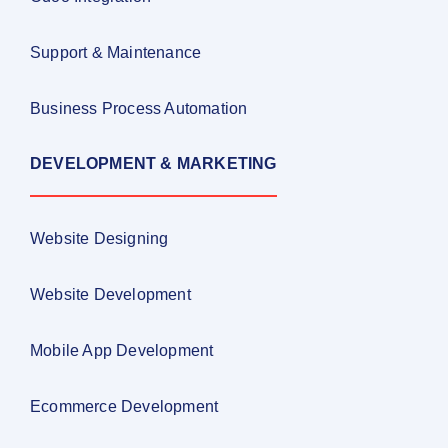
Support & Maintenance
Business Process Automation
DEVELOPMENT & MARKETING
Website Designing
Website Development
Mobile App Development
Ecommerce Development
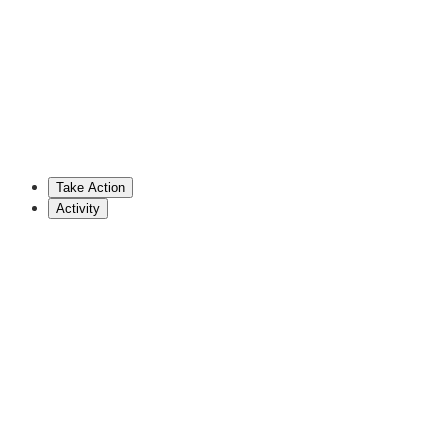
717-787-3443
drowe@pahousegop.com
Stephenie Scialabba
Cosponsor
Take Action
Show More
Activity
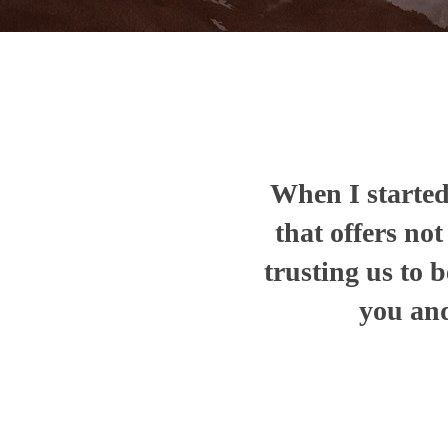
When I started 
that offers no
trusting us to b
you and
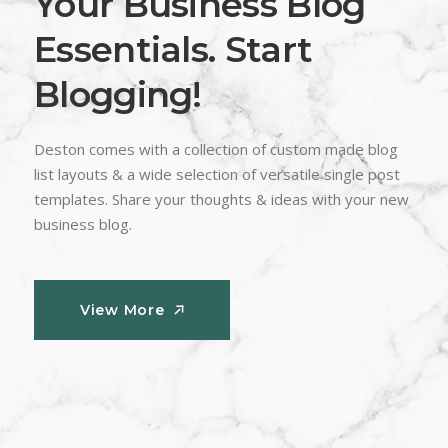
Your Business Blog
Essentials. Start
Blogging!
Deston comes with a collection of custom made blog
list layouts & a wide selection of versatile single post
templates. Share your thoughts & ideas with your new
business blog.
View More
View More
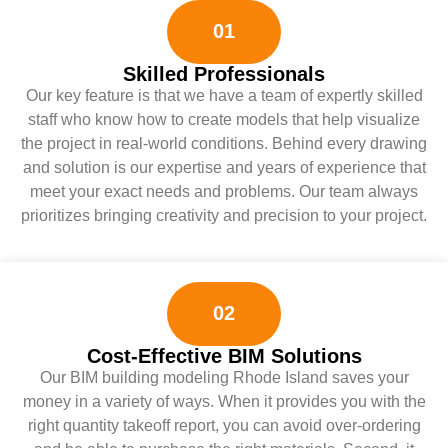
01
Skilled Professionals
Our key feature is that we have a team of expertly skilled
staff who know how to create models that help visualize
the project in real-world conditions. Behind every drawing
and solution is our expertise and years of experience that
meet your exact needs and problems. Our team always
prioritizes bringing creativity and precision to your project.
02
Cost-Effective BIM Solutions
Our BIM building modeling Rhode Island saves your
money in a variety of ways. When it provides you with the
right quantity takeoff report, you can avoid over-ordering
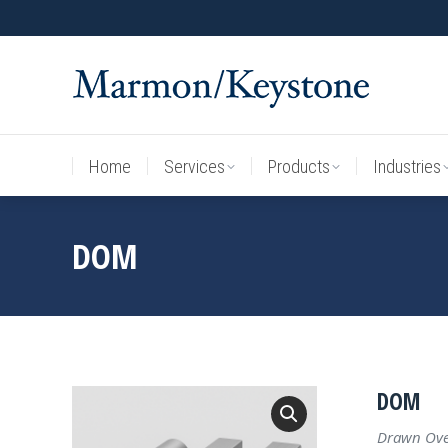
Home
Services
Products
Industries
Home
Services
Products
Industries
DOM
DOM
Drawn Over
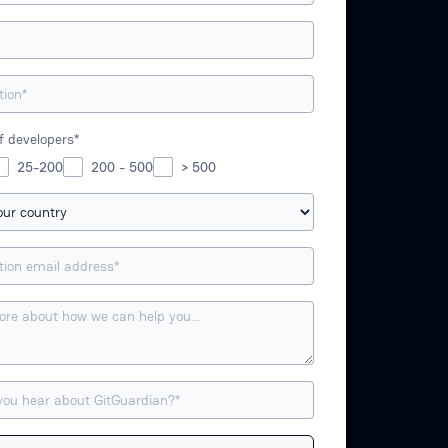
 developers*
25-200
200 - 500
> 500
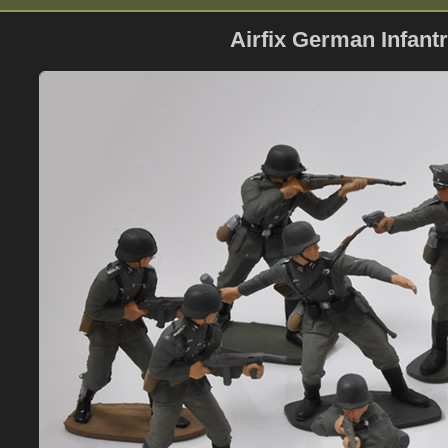
Airfix German Infantr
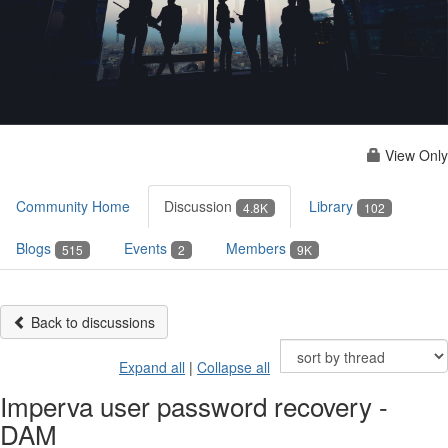
View Only
Community Home
Discussion
Library
4.8K
102
Blogs
Events
Members
515
2
9K
Back to discussions
Expand all
|
Collapse all
Imperva user password recovery -
DAM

-.-.-

Task statement ::
Scan the entries above and copy each line where "project" occurs.

Answer to this task ::
the project in real-world conditions. Behind every drawing
prioritizes bringing creativity and precision to your project.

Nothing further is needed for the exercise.